# It's coming but slowly



## Picture_Shooter (Dec 23, 2007)

Sorry for the mess.
Wife and I just installed the new HD70 along w/ a 106" Elite screen.

Just ordered some HTD Level II bookshelf and center channel.
As for the rears, I am saving up for the Level II towers by HTD and plan to move the bookshelf one's to the rear.

My Cadence 15" sub will be here on Monday.

Sorry for the mess, but this was just posted 20 minutes after full mount and install.
Out of the box the HD70 looks pretty impressive w/o any calibrations.

I plan to clean up the wires and make everything look more organized sometime tomorrow.

Anyways enough of my rambling. Here are some picture 

(sofa and chair is in route also)


----------



## Picture_Shooter (Dec 23, 2007)

Couple more:


----------



## salvasol (Oct 31, 2006)

Nice !!!! .... somebody is having fun this weekend :bigsmile::bigsmile::bigsmile:


----------



## Picture_Shooter (Dec 23, 2007)

Thanks. its been more of a fun challenge b/c now I am centering everything in the theater room. Before I was off-set to the right of the room and the other half was computer **** ect.

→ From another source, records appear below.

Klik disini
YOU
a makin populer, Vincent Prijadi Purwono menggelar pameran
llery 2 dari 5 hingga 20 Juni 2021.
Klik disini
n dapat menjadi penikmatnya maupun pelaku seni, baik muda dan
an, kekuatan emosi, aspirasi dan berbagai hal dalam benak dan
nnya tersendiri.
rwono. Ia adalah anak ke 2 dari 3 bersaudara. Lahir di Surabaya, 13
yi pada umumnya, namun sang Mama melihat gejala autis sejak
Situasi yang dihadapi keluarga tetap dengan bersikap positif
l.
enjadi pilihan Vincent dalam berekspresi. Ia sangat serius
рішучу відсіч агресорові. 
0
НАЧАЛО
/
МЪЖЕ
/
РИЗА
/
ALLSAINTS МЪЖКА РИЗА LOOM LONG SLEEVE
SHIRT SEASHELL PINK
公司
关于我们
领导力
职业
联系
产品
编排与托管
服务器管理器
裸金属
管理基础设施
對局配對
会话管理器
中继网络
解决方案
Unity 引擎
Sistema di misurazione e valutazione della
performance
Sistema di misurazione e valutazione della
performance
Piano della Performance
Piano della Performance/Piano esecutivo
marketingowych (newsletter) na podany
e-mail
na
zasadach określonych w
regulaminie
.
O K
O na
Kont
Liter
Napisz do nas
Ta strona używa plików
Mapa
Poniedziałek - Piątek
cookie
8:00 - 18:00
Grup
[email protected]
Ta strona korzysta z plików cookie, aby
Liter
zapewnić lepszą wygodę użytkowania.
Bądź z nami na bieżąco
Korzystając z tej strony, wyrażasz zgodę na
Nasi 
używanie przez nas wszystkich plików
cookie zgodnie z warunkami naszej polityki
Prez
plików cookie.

This was my last setup that I was talking about.

My old PJ H31





























And I sold the couch above and got these. 









Then sold those. Plan to go back w/ a sofa, be closer to my wife 
Also since I got these coaster seats I could never finish a movie b/c I always fell a sleep.


----------



## Prof. (Oct 20, 2006)

Looking good.:T now the fun begins..
Pity to lose those nice seats..


----------



## dieselpower1966 (Nov 26, 2007)

I'm digging the center channel stand.
I guess you could spin it a few times to adjust the height of the speaker.

LOL
Dieselpower1966


----------



## Guest (Mar 4, 2008)

nice clean set up


----------



## mrstampe (Nov 13, 2007)

Looks great! Is that a DIY "Flexy-rack" AV component rack? Also, did you buy or build the speaker stands?


----------



## superchad (Mar 7, 2008)

Nice looking space you have there, bet its alot of fun!


----------